The process involves moving all variable terms to one side of the equation and constants to the other side, then solving for the variable.
In solving linear equations, you might encounter different methods such as substitution or elimination, which we will cover in further sections.
substitution method
The substitution method is a common technique in algebra for solving systems of equations.
The basic idea is to solve one equation for one variable and then substitute that expression into another equation.
In our age-related problem, you have two equations: \( J = M - 12 \) and \( M + 9 = 2(J + 9) \).
First, solve the first equation for J: \( J = M - 12 \).
Next, replace J in the second equation with \( M - 12 \): \( M + 9 = 2((M - 12) + 9) \).
This step helps reduce the number of variables and simplifies the problem into a single linear equation which can be easily solved.
After substituting and simplifying, you can solve for the remaining variable.
The basic idea is to solve one equation for one variable and then substitute that expression into another equation.
In our age-related problem, you have two equations: \( J = M - 12 \) and \( M + 9 = 2(J + 9) \).
First, solve the first equation for J: \( J = M - 12 \).
Next, replace J in the second equation with \( M - 12 \): \( M + 9 = 2((M - 12) + 9) \).
This step helps reduce the number of variables and simplifies the problem into a single linear equation which can be easily solved.
After substituting and simplifying, you can solve for the remaining variable.
variable definition
Defining variables is an essential first step in solving any algebra problem.
It involves assigning variables to unknown quantities you want to find.
For example, in age-related problems, you might define J as Jacob's current age and M as Michael's current age.
This simple definition helps to translate the word problem into algebraic equations.
Once you define the variables, you can set up equations based on the relationships described in the problem.
In our example, we wrote \( J = M - 12 \) to denote that Jacob is 12 years younger than Michael.
Correctly defining your variables and using them consistently throughout the problem makes the solution process much smoother and more understandable.
It involves assigning variables to unknown quantities you want to find.
For example, in age-related problems, you might define J as Jacob's current age and M as Michael's current age.
This simple definition helps to translate the word problem into algebraic equations.
Once you define the variables, you can set up equations based on the relationships described in the problem.
In our example, we wrote \( J = M - 12 \) to denote that Jacob is 12 years younger than Michael.
Correctly defining your variables and using them consistently throughout the problem makes the solution process much smoother and more understandable.
mathematical reasoning
Mathematical reasoning is crucial for understanding and solving algebra problems effectively.

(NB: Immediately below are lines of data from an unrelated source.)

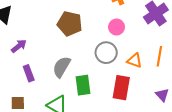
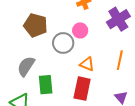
gray circle: (106, 53) -> (63, 43), moved
orange triangle: (135, 61) -> (87, 64), moved

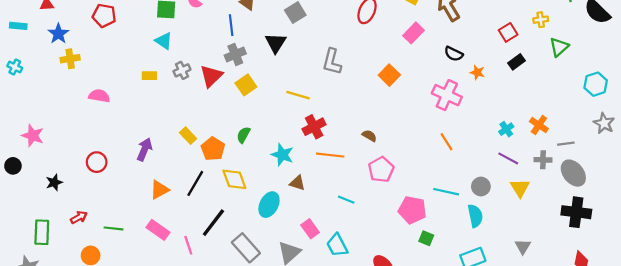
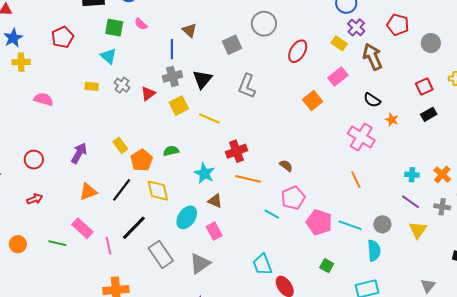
red pentagon: (104, 16) -> (63, 37), moved, turned 30
black triangle: (276, 43) -> (202, 79), moved
gray L-shape: (332, 62) -> (247, 86), moved
gray cross: (182, 70) -> (122, 85), turned -35
orange square: (389, 75) -> (313, 100), moved
red triangle: (211, 76) -> (148, 94), size x0.7
yellow line: (298, 95) -> (209, 119), moved
cyan cross: (506, 129) -> (412, 175), turned 32
green semicircle: (243, 135) -> (171, 151), turned 42
cyan line: (346, 200) -> (272, 214), moved
pink pentagon: (412, 210) -> (319, 222), moved
red arrow: (79, 217) -> (35, 199), moved
green line: (114, 228) -> (57, 243), moved
pink rectangle: (310, 229) -> (214, 231), moved
cyan trapezoid: (337, 245) -> (262, 264), moved
gray triangle: (523, 247) -> (428, 286), moved

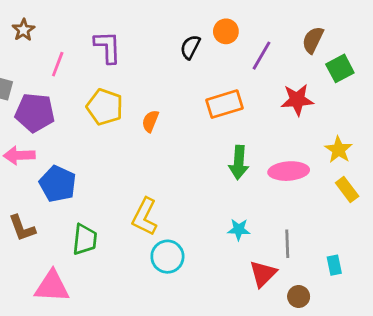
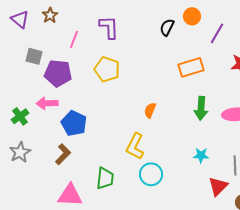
orange semicircle: (150, 121) -> (150, 110), moved
brown L-shape: (22, 228) -> (63, 154), moved, turned -115
green trapezoid: (85, 239) -> (105, 178), moved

It involves logical thinking and the ability to translate a word problem into mathematical equations.
In the given problem, reasoning helps identify relationships between ages and future conditions to form equations.
For instance, knowing that Michael's age in the future will be twice Jacob’s age leads to the equation \( M + 9 = 2(J + 9) \).
Once you establish your equations, reasoning continues to play a role as you simplify and solve these equations.
Understanding each step and why it makes sense helps in applying the same techniques to solve different problems.
Also, checking your final solution in the context of the original problem ensures that the result is logical and correct.
It involves logical thinking and the ability to translate a word problem into mathematical equations.
In the given problem, reasoning helps identify relationships between ages and future conditions to form equations.
For instance, knowing that Michael's age in the future will be twice Jacob’s age leads to the equation \( M + 9 = 2(J + 9) \).
Once you establish your equations, reasoning continues to play a role as you simplify and solve these equations.
Understanding each step and why it makes sense helps in applying the same techniques to solve different problems.
Also, checking your final solution in the context of the original problem ensures that the result is logical and correct.